Apo Island is located south of Negros, North of Siquijor Island and west of the Island of Cebu. The island can be part of your South Cebu or Siquijor Itinerary.
To get there:
We got to Oslob from South Cebu Terminal in Cebu City by bus and stayed there for three days as part of our South Cebu itinerary. You can get any bus from the South Terminal and go directly to Lilo-an Port.
This is how we got from Oslob to Apo Island:
- Oslob to Lilo-an Port – about 30 minutes bus ride
- Lilo-an Port to Sibulan Port, Negros – 20 minutes by ferry, P62 pesos/person
- Sibulan Port to Dumaguete Bus Terminal – either by a small jeepney with other passengers (20 pesos) or take a tricycle for 100 pesos
- Dumaguete Bus Terminal to Malatapay, Zambuangueta – either by bus for 50 pesos or a small jeepney for 20 pesos. The ride takes about 30 minutes.
- Malatapay, Zambuanguita to Apo Island – about 40 minutes by boat. We were lucky enough to join the locals in a boat and only paid 300 pesos each for the ride. Others have to charter a small boat for 2000 pesos for 4 persons. It is advised to wait for other travellers if you are travelling alone so that you can divide the expenses.
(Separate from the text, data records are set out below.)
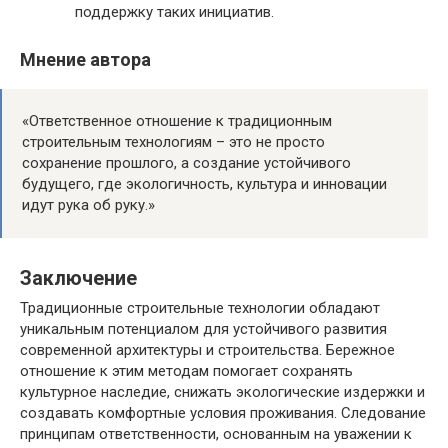
поддержку таких инициатив.
Мнение автора
«Ответственное отношение к традиционным
строительным технологиям – это не просто
сохранение прошлого, а создание устойчивого
будущего, где экологичность, культура и инновации
идут рука об руку.»
Заключение
Традиционные строительные технологии обладают
уникальным потенциалом для устойчивого развития
современной архитектуры и строительства. Бережное
отношение к этим методам помогает сохранять
культурное наследие, снижать экологические издержки и
создавать комфортные условия проживания. Следование
принципам ответственности, основанным на уважении к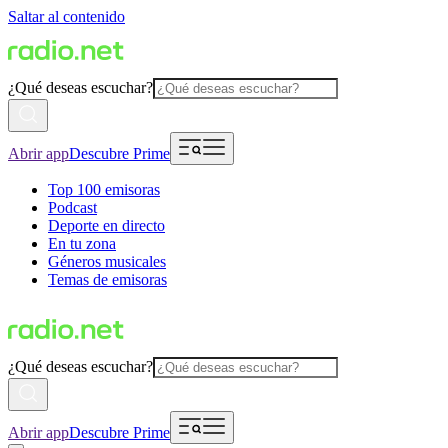
Saltar al contenido
¿Qué deseas escuchar?
Abrir app
Descubre Prime
Top 100 emisoras
Podcast
Deporte en directo
En tu zona
Géneros musicales
Temas de emisoras
¿Qué deseas escuchar?
Abrir app
Descubre Prime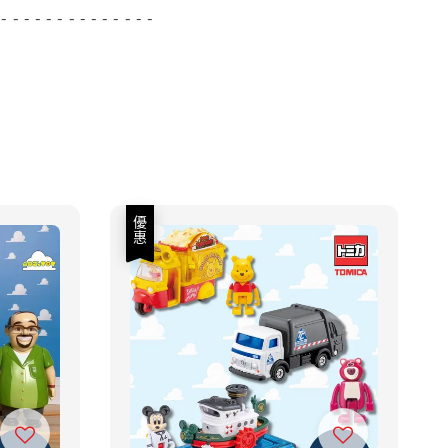
 - - - - - - - - - - - - - -
優惠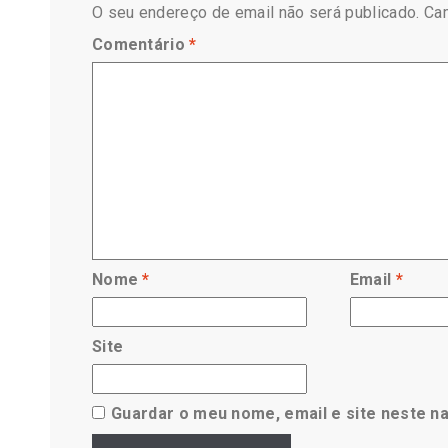
O seu endereço de email não será publicado.
Ca
Comentário
*
Nome
*
Email
*
Site
Guardar o meu nome, email e site neste n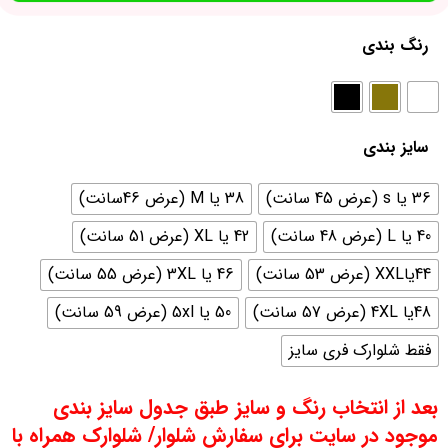
رنگ بندی
سایز بندی
36 یا s (عرض 45 سانت)
38 یا M (عرض 46سانت)
40 یا L (عرض 48 سانت)
42 یا XL (عرض 51 سانت)
44یاXXL (عرض 53 سانت)
46 یا 3XL (عرض 55 سانت)
48یا 4XL (عرض 57 سانت)
50 یا 5xl (عرض 59 سانت)
فقط شلوارک فری سایز
بعد از انتخاب رنگ و سایز طبق جدول سایز بندی
موجود در سایت برای سفارش شلوار/ شلوارک همراه با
Other fees: Once you enter the Island, you’ll have to pay an environmental fee of 100 pesos, mask for 100 pesos, and a guide for 100 pesos if you wish to swim in the Turtle sanctuary. However, you can do without a guide since the turtles swim everywhere. Of course, basic rules in interacting with the animals apply, as in no touching, no swimming and kicking so hard. Also, remember to keep your distance from the turtles.
Where to Stay:
Apo Island can be visited for a few hours on a day trip. However, we spent a night at Liberty Lodge for 2150 pesos/night. The fee already include free breakfast, lunch, and dinner excluding the drinks. It is located right at the beach on Apo Island. Keep in mind that there is no 24-hour electricity on the island. Power goes off at 9pm to 9am.
What to do:
- Swimming with the Turtles
Turtles are everywhere. You can easily spot 2 to 3 turtles at a time. The giant turtles are easily distracted and tend to swim away from any perceived threat, so please approach them gently.
- Visit the Marine Sanctuary
On the other side of the island is the Apo Island Marine Sanctuary. It is currently closed from guests for rehabilitation. I had the privilege of snorkelling that area for three days about 7 years ago before the typhoon hit. It was dubbed as one of the most diverse sanctuaries, boasting different species of colorful fishes and corals. But now, 90% of it was lost after the typhoon. Needless to say, this visit was a bit emotional for me.
- Sunsets at the Apo Island resort
Hidden away by cliffs, the Apo Island Resort seemed to be a perfect private area to watch the sunset. The iconic rock on the water is also good for jumping and diving by the more adventurous ones.
Overall, Apo Island is still worth the second visit. Although the community has grown, it still maintained its untouched nature. The people there are trying their best to preserve the island.